─── DATA LISTING

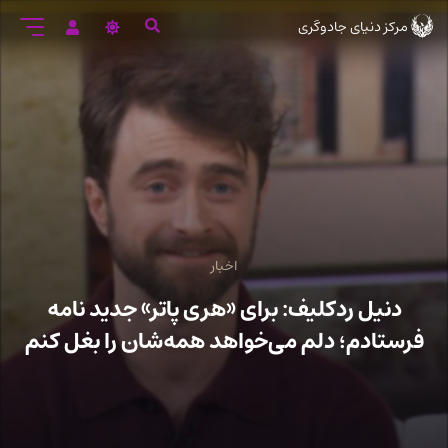
رود
مرکز دنیای جادوگری
ه
تن
صلی
اخبار
دنیل ردکلیف: برای «هری پاتر» جدید نامه
فرستادم؛ دلم می‌خواهد همه‌شان را بغل کنم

──────

TASK OBJECTIVE |
Copy out every entry above exactly. Leave the pictures out.

YOUR RESPONSE |
رود
مرکز دنیای جادوگری
ه
تن
صلی
اخبار
دنیل ردکلیف: برای «هری پاتر» جدید نامه
فرستادم؛ دلم می‌خواهد همه‌شان را بغل کنم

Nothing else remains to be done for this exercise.